Restating every entry exactly is the whole task.

→ Stored data

★ ★ ★ ★ ★

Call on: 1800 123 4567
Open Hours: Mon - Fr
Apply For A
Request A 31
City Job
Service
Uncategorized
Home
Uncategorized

★ ★ ★ ★ ★

→ Response below
Call on: 1800 123 4567
Open Hours: Mon - Fr
Apply For A
Request A 31
City Job
Service
Uncategorized
Home
Uncategorized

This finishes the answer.